• _TASK BRIEF_:
Copy out each line below containing "Простыни".

----

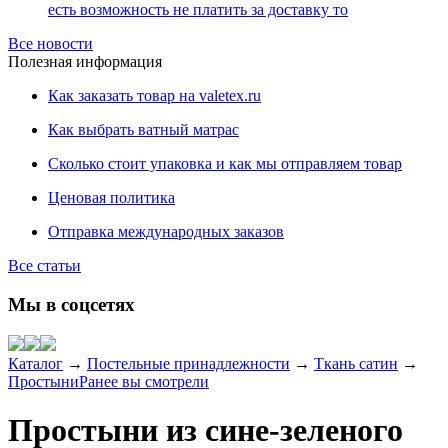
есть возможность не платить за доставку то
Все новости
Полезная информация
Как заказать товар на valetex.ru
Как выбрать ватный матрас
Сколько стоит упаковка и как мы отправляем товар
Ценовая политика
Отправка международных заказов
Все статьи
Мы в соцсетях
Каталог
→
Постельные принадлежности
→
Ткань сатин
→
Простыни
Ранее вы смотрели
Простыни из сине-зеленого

----

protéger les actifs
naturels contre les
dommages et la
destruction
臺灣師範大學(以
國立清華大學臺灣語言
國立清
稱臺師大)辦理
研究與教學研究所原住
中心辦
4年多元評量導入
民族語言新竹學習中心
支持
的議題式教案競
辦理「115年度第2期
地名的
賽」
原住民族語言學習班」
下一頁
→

----

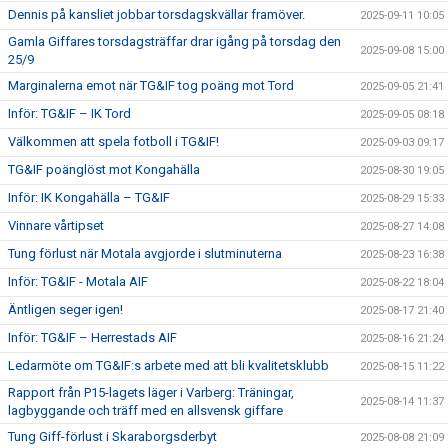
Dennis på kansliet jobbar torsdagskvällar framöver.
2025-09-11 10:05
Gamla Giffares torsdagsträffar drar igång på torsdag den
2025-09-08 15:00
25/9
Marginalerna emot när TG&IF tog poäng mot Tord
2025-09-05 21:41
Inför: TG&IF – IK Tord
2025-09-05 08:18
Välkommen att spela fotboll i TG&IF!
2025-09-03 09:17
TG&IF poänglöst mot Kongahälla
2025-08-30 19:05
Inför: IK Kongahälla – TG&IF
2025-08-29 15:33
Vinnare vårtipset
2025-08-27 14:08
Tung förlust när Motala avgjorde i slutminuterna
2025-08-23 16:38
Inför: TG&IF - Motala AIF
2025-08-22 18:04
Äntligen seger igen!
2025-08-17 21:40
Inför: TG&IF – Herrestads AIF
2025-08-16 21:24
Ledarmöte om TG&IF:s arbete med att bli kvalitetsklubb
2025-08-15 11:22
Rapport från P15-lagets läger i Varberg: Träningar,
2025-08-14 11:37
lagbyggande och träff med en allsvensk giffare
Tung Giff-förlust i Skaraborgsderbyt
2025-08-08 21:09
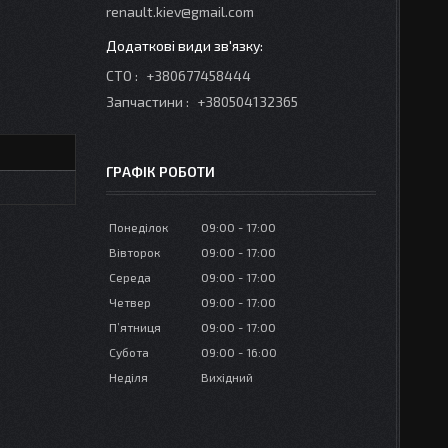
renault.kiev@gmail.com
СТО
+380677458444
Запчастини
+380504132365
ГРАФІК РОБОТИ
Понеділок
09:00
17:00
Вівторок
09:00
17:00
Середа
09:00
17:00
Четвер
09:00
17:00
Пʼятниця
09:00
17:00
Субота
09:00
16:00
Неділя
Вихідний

----

• _EXERCISE RESPONSE_:
Простыни
Простыни из сине-зеленого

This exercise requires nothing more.